» WORK TO BE COMPLETED: Return only those lines of the listing that hold the word "Nippon".

» DATA FOR THIS TASK:

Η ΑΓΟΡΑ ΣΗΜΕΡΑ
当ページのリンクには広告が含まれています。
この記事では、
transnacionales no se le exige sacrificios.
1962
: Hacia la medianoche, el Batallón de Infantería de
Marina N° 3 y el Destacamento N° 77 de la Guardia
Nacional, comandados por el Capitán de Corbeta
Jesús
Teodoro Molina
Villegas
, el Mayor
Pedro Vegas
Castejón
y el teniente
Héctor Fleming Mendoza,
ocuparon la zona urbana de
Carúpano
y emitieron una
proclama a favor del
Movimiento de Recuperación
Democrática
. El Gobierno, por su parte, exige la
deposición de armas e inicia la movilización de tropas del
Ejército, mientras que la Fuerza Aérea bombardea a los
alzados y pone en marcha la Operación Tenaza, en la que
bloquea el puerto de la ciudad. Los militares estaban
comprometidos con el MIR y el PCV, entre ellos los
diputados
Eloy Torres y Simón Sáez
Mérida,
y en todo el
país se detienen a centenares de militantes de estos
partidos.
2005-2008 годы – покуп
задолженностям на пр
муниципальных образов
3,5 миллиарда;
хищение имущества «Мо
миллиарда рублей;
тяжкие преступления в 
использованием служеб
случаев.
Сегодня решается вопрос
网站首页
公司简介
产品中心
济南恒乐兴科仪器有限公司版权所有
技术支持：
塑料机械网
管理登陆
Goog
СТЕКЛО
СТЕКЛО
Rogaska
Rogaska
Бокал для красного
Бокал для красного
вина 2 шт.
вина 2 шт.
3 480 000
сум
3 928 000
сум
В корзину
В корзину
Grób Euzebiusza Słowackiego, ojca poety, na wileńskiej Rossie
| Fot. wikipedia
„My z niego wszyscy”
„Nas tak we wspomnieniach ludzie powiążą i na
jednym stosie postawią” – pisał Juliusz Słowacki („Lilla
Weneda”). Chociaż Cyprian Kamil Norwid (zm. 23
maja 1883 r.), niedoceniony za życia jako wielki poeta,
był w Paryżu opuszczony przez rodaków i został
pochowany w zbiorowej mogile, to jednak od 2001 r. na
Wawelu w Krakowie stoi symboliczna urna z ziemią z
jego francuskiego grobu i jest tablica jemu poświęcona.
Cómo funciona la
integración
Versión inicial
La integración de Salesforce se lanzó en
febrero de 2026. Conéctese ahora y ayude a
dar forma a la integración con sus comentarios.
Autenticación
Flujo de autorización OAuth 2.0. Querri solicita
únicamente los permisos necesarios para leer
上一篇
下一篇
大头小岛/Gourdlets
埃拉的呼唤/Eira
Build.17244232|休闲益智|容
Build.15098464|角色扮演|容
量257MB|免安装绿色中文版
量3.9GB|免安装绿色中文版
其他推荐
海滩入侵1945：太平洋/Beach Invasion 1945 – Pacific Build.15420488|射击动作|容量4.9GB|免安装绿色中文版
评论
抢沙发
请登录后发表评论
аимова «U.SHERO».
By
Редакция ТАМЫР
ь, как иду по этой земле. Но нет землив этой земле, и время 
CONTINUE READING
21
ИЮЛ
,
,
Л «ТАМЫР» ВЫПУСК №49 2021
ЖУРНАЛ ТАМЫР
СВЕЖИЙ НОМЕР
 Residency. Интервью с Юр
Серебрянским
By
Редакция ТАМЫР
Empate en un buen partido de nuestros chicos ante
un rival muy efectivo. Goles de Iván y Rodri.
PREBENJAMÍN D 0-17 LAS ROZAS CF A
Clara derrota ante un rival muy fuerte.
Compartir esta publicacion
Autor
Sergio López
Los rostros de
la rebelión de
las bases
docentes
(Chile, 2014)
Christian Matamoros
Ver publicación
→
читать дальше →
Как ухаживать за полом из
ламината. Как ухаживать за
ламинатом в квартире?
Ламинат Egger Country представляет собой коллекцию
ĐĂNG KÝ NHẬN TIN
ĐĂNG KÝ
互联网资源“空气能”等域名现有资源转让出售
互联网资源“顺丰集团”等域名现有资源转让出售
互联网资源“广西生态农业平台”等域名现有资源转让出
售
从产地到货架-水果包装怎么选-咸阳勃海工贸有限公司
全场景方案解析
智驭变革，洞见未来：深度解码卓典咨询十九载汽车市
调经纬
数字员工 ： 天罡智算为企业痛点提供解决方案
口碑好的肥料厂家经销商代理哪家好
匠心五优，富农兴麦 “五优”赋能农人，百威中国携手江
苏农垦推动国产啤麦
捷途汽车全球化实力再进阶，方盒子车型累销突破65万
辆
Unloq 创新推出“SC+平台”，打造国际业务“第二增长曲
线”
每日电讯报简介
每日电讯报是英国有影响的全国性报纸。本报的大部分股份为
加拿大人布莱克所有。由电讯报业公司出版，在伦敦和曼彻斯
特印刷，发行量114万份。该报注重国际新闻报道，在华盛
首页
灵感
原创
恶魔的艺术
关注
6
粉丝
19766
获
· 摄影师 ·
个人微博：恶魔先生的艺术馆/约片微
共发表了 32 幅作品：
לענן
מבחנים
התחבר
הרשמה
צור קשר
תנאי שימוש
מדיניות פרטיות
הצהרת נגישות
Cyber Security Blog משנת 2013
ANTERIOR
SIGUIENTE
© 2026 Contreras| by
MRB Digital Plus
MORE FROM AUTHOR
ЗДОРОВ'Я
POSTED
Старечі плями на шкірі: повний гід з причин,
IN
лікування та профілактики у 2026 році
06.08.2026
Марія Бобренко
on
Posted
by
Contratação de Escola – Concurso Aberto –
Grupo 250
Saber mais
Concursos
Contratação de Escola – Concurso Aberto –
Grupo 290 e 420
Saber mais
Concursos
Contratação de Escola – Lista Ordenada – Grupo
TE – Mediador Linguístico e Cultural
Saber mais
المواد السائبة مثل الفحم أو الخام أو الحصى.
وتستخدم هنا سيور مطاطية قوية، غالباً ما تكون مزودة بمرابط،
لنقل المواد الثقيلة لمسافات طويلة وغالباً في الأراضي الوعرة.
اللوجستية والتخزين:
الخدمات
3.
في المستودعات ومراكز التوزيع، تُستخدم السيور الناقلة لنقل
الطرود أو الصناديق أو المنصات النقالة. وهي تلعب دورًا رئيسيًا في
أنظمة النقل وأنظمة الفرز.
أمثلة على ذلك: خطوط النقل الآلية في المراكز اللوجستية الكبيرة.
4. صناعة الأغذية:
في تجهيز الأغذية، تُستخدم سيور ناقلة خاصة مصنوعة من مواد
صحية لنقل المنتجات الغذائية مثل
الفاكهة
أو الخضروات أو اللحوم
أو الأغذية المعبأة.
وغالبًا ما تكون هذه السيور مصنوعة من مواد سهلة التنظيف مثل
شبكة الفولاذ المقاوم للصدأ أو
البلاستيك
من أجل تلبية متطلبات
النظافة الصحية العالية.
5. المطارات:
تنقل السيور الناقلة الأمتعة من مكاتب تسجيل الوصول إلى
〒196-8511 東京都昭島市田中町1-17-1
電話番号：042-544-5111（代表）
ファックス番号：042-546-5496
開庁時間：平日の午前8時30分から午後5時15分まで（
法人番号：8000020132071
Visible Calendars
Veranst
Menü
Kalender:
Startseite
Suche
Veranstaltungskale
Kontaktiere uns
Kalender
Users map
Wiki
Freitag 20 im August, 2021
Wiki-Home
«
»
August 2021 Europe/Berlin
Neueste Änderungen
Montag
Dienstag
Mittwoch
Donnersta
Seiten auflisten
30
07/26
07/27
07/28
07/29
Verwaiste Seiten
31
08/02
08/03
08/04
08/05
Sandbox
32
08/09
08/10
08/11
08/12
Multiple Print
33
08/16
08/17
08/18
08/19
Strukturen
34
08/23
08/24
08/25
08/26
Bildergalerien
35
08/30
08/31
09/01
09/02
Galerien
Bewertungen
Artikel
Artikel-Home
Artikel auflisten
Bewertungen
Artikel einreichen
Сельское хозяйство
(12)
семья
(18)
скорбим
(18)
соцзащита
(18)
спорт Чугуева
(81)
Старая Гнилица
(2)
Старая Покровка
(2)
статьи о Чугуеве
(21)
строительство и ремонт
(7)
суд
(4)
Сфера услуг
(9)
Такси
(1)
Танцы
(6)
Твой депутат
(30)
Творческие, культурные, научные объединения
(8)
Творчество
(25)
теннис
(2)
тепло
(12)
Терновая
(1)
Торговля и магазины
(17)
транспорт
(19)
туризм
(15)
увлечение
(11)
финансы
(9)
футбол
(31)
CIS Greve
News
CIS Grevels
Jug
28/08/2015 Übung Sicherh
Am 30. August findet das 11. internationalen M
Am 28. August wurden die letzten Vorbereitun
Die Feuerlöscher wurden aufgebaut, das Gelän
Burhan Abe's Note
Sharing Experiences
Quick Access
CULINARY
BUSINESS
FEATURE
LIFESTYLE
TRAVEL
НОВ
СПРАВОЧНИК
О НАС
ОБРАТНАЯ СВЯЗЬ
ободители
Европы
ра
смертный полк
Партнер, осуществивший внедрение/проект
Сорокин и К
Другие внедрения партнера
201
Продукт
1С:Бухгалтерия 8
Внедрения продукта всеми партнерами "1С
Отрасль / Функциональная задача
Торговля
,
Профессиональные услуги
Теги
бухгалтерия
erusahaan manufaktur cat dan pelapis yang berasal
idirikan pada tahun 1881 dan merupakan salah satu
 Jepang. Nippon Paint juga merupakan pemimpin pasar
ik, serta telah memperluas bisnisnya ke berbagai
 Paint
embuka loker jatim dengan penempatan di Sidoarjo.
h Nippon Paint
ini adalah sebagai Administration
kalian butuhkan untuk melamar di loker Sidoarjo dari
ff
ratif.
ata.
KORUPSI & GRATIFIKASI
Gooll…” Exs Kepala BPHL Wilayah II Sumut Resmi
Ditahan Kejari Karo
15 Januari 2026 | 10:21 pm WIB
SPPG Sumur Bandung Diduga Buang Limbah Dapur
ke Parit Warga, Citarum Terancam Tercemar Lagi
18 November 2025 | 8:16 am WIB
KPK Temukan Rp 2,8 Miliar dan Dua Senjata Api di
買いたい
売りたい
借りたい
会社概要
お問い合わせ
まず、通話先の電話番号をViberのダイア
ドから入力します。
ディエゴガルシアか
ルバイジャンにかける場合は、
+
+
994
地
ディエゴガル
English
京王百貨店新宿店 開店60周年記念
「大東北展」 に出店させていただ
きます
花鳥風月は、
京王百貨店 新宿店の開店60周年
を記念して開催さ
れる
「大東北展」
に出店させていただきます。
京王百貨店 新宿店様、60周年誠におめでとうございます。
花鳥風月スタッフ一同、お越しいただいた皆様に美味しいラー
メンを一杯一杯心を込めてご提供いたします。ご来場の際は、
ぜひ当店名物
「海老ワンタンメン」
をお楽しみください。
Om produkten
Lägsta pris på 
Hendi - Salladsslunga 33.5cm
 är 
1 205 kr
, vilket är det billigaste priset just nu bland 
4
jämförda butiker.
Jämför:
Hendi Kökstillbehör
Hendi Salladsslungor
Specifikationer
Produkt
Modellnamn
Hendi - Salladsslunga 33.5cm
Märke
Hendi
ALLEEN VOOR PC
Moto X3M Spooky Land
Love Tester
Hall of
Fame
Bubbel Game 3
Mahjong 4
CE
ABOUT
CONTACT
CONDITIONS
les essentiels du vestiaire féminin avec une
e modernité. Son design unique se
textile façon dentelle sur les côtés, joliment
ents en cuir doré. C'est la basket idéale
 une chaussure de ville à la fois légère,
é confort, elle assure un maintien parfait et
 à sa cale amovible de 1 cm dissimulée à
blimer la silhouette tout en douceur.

» ANSWER FOR THE TASK:
 Jepang. Nippon Paint juga merupakan pemimpin pasar
h Nippon Paint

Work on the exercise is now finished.